Seven months. We had plenty of time to prepare. But as the fateful day was upon us – nothing. We scrambled. We made phone calls to the funeral home and to the crematorium. No one could give us a clear answer. We were on our own.
My mom passed away seven months earlier. Immediately after her death, we had a formal service – lots of speakers and a reception to follow. Friends and family came in from out of town and we celebrated and honored a grand old lady. Closure. Sort of. But since my mom was being interred beside my dad at Arlington National Cemetery, there was a seven month gap between services. And today was the day that she was being interred.
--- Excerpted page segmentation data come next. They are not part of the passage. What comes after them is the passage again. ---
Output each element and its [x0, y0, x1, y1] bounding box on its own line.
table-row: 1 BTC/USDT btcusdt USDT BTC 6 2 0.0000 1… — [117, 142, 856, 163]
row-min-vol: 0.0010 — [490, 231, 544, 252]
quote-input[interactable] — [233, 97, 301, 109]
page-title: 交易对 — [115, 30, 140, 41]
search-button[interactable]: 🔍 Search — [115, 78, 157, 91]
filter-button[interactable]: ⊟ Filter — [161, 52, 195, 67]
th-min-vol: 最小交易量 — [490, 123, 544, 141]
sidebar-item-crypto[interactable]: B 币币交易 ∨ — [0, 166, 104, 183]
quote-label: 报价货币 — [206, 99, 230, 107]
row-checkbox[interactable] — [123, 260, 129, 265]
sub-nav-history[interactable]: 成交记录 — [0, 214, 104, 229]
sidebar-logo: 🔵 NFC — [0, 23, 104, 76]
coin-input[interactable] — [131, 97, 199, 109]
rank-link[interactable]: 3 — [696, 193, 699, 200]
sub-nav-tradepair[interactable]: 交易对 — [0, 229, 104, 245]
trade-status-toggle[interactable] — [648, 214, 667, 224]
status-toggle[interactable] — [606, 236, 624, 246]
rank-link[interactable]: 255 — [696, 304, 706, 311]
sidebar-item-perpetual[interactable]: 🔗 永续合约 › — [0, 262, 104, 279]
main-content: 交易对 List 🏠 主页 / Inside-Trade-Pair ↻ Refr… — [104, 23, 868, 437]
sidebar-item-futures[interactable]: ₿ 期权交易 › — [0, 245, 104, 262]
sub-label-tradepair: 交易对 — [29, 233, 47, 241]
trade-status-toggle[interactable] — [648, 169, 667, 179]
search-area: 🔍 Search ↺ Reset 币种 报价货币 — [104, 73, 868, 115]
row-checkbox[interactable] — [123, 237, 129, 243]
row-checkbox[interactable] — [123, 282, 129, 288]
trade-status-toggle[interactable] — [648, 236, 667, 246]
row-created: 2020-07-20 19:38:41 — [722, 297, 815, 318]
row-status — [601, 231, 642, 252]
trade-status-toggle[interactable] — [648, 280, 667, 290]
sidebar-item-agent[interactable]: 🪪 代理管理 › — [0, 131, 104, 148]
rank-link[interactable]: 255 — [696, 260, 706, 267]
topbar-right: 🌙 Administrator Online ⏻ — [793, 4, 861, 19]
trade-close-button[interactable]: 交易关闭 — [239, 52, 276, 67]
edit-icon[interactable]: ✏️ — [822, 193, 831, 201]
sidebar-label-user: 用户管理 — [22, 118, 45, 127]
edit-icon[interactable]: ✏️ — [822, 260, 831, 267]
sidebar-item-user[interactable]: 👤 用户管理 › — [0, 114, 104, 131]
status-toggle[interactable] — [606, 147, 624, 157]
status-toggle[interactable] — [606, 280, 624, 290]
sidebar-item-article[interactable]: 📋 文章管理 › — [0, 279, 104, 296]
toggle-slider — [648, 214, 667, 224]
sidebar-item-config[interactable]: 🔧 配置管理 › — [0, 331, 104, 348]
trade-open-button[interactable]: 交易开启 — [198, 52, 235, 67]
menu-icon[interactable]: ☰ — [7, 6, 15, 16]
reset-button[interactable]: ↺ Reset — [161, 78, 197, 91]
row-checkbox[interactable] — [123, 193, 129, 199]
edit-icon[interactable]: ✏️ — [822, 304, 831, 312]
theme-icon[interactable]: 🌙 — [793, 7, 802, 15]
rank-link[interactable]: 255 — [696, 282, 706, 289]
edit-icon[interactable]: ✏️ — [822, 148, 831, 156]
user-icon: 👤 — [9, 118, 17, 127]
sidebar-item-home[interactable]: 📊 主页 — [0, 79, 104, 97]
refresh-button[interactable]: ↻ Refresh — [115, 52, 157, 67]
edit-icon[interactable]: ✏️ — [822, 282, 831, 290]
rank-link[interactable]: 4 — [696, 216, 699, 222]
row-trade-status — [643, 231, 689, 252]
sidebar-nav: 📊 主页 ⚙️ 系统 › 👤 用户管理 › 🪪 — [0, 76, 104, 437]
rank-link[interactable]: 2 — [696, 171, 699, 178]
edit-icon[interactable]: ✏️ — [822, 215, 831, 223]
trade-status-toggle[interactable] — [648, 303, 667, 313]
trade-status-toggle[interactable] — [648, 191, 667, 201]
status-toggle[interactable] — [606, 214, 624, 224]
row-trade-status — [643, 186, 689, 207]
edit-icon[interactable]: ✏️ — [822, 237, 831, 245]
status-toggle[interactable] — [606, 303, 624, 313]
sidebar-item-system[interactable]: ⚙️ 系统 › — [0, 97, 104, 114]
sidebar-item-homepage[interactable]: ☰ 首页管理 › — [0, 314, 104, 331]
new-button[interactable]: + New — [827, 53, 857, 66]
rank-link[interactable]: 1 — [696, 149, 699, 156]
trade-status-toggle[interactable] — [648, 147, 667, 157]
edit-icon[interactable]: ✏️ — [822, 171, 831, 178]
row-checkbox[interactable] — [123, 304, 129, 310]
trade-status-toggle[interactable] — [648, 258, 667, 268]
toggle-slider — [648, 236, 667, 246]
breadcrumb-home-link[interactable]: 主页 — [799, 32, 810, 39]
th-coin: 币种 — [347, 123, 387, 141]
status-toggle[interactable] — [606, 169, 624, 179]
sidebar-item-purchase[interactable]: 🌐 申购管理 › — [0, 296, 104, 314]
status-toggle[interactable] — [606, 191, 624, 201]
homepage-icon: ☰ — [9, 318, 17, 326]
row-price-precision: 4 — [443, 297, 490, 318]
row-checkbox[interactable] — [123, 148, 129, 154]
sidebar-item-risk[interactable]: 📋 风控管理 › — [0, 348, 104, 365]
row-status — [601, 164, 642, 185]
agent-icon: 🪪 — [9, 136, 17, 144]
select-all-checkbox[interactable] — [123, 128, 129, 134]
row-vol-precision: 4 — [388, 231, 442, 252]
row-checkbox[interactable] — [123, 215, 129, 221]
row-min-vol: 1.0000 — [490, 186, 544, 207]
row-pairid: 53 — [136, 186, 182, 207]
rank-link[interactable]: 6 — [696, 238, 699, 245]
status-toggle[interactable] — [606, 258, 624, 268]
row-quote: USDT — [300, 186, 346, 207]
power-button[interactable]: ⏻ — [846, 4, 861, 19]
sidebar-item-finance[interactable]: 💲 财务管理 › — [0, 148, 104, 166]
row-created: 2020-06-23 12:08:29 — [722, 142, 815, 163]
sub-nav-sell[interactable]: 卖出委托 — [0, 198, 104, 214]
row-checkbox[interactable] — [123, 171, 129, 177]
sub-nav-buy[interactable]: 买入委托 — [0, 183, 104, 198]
As a family, we agreed that we would take some of her ashes and spread them somewhere special. I had the urn tucked away on a family room shelf for 7 months. A quick peek revealed a tightly clamped seal – the kind that one cannot replicate at home. Arlington National Cemetery was very clear with their instructions — no partial ashes.
Since my mom was a bit of a rebel, this seemed perfect. We had a clandestine mission. She would have approved. The boys were out – my brother and my husband wanted nothing to do with this — their squeamishness and their rule following natures rendered them helpless. So, my sister-in-law, Julie, and I took charge. Julie went to the craft store and got two vials – and supplies to “bedazzle” them. We cut off a bottom corner of the ashes bag and poured some ashes into the shiny, pink, bedazzled vials. We took an old fashioned twisty tie and sealed the bag and tucked it beneath the bulk of the ashes. Our secret deed done.
Most of my mom now resides next to my dad at the storied Arlington National Cemetery. But the rebel in her floats in the lake that she lived on for 40 years – and the adventurer in her drifts in the waves in a secluded beach in Tortola. I think she’d like that.